For the entries below, count the lines containing "pour" and give only that number.

● **Extracted material**:
--------------------------------

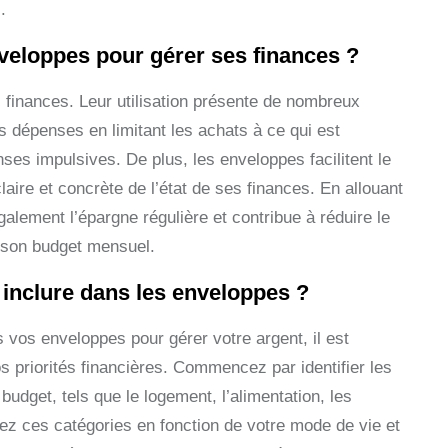
.
nveloppes pour gérer ses finances ?
 finances. Leur utilisation présente de nombreux
s dépenses en limitant les achats à ce qui est
ses impulsives. De plus, les enveloppes facilitent le
laire et concrète de l’état de ses finances. En allouant
lement l’épargne régulière et contribue à réduire le
de son budget mensuel.
inclure dans les enveloppes ?
vos enveloppes pour gérer votre argent, il est
 priorités financières. Commencez par identifier les
udget, tels que le logement, l’alimentation, les
aptez ces catégories en fonction de votre mode de vie et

--------------------------------

● **Written solution**:
2